Dr. Robert A. Emmons reviews the role gratitude plays in human development and existence in his book “Thanks!” He describes the results of a 10-week study from 2003 in which he had participants keep journals. He divided the participants into three groups. One group wrote down five things to be grateful for each week. Another group wrote down five problems they faced each week. The remaining group wrote down five things for each week, with no instructions to focus on either positive or negative events. The results revealed that the group keeping track of things to be grateful for presented as more optimistic and felt more satisfied with their life. They also reported exercising more and had fewer physical complaints as compared to the other two groups.
Another study conducted by Emmons in 2003 recruited participants with painful non-life-threatening neuromuscular disorders causing serious debilitation. For 21 days, one group of participants listed what they were grateful for, while the other group simply wrote about their experiences without being instructed to focus on a specific type of event. Again, there were large differences between groups, with the group focusing on gratitude being much more optimistic. More intriguingly, they also had improved quality and quantity of sleep.
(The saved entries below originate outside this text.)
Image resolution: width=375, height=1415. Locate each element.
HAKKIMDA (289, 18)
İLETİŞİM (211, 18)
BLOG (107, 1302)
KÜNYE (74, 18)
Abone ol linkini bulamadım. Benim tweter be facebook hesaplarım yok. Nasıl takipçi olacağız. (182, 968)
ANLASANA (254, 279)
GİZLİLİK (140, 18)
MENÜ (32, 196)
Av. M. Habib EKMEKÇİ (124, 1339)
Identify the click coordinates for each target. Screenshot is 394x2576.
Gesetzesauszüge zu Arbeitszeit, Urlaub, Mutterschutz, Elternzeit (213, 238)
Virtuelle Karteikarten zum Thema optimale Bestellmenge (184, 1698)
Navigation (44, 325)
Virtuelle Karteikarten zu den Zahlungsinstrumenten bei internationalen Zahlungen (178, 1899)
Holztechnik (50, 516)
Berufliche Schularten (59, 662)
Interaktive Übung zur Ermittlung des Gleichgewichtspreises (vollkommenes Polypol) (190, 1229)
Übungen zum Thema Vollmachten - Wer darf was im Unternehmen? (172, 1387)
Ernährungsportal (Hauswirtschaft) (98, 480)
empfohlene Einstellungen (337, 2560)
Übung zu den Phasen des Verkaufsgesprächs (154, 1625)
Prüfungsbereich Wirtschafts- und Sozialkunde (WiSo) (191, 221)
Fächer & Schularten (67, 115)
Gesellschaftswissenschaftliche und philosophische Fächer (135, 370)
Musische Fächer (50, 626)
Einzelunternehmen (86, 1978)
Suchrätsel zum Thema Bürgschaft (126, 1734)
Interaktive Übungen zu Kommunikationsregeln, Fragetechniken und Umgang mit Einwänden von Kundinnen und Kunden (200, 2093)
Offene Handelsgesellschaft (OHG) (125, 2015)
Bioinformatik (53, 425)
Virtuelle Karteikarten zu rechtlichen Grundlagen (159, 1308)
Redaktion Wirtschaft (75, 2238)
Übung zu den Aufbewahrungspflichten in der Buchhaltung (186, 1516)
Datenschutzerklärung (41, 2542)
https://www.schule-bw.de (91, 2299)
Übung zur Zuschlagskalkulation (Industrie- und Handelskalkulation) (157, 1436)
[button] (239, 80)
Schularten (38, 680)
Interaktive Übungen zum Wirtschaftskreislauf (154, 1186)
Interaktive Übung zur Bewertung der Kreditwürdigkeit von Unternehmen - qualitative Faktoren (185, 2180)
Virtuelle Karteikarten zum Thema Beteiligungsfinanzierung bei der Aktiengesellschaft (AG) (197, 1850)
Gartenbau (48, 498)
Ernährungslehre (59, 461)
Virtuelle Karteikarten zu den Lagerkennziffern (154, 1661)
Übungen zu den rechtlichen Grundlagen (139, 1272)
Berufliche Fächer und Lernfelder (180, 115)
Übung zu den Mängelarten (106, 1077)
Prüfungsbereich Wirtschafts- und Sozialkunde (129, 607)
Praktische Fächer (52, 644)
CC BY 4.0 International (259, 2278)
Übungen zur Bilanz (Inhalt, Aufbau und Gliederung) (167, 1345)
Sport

An abundance of research shows that grateful people tend to be less depressed, envious and greedy. Grateful people also earn more money, sleep better and get fewer infections than those who are less grateful. A 2010 study from the University of North Carolina documents the obvious: Small gestures of gratitude show respect for others and improve relationships.
You can incorporate gratitude into your life and practice thanksgiving all 365 days of the year. Begin by being mindful of reasons to be thankful, either by keeping a journal or by maintaining a mental list. Prayer and meditation are other ways to focus on an attitude of gratitude.
I will set an example by thanking you for reading this article.